Forward selection adds inputs one at a time by computing the variance explained by each variable individually and selecting the one that maximizes the increase in variance explained at each step, if it is under a predetermined threshold value, called the entry cutoff. The process continues until a predetermined stopping criterion is met, such as reaching a specified number of selected variables or when adding additional variables no longer significantly increases the overall variance explained. Adding terms in this nested fashion always selects the most important variables and reduces redundancy. This method is particularly beneficial in applications where retaining the original variables is important for model exploration and interpretation.
This all sounds interesting, but how is it actually done in sequential forward selection?
An Optimization Algorithm
Unsupervised variable selection can be successfully approached as an optimization problem by means of global optimization heuristics if an appropriate objective function is considered.
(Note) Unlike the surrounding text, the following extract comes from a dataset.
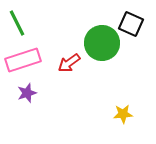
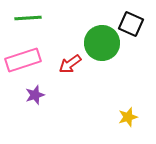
green line: moved 11 px right, 5 px up; rotated 68 degrees counterclockwise
red arrow: moved 1 px right, 1 px down
purple star: moved 8 px right, 2 px down
yellow star: moved 5 px right, 3 px down; rotated 12 degrees counterclockwise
We will use the getStarted dataset from the SAS Viya documentation containing 100 observations and 12 variables. The variables include interval inputs generically named X1 through X10, a binary target variable Y, and a categorical input variable C. The binary target variable Y is only needed for supervised variable selection. Thus, our input space X consists of 100 observations and 11 variables, one of which is categorical. Categorical variables are dummy coded using the GLM method of parameterization. Our objective is to maximize the explained variance in this input space, essentially making it an optimization algorithm.
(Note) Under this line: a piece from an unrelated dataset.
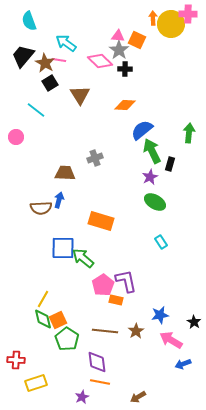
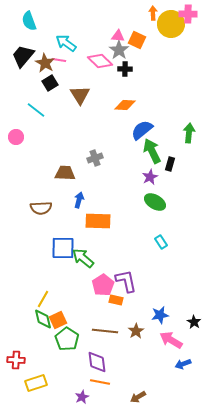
orange arrow at (153, 18): moved 5 px up
blue arrow at (59, 200): moved 20 px right
orange rectangle at (101, 221): moved 3 px left; rotated 15 degrees counterclockwise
This input space can be thought of being divided into two parts: the variables selected by the unsupervised method and those that were not. Suppose S contains the five selected variables (X3, X5, X7, X10 and C), while U contains the remaining six variables (X1, X2, X4, X6, X8 and X9). The problem is then approached as a minimization rather than a maximization problem by utilizing the concept of null space.
The null space of a matrix signifies the set of all vectors that, when multiplied by the matrix, result in the zero-vector. The idea of null space helps identify relationships or dependencies between variables. If there are non-zero vectors in the null space, it means some variables can be expressed in terms of others. And so, the unselected variables matrix U is projected to the null space of the selected variables matrix S to determine if the variables in U have any impact on the variations in the data.
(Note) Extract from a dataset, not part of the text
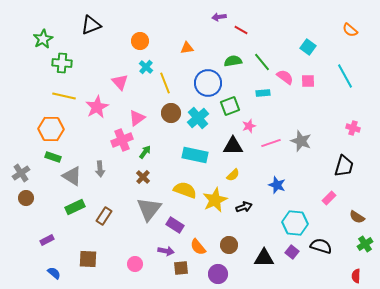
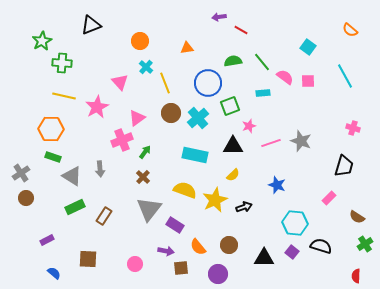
green star at (43, 39): moved 1 px left, 2 px down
The data variance that resides in the null space of the selected variables is measured. Since U is projected in the null space of S, this data variance is equivalent of what cannot be explained by the variables in the selected set and thus need to be minimized. This process helps select variables that jointly explain the maximum amount of the variance in the original data. Minimizing unexplained variance is equivalent to maximizing explained variance.
Implementation in Model Studio
The Variable Selection node in Model Studio includes variance-based unsupervised variable selection as one of its many available methods. A simple pipeline has been created with the Data node connected to a Variable Selection node.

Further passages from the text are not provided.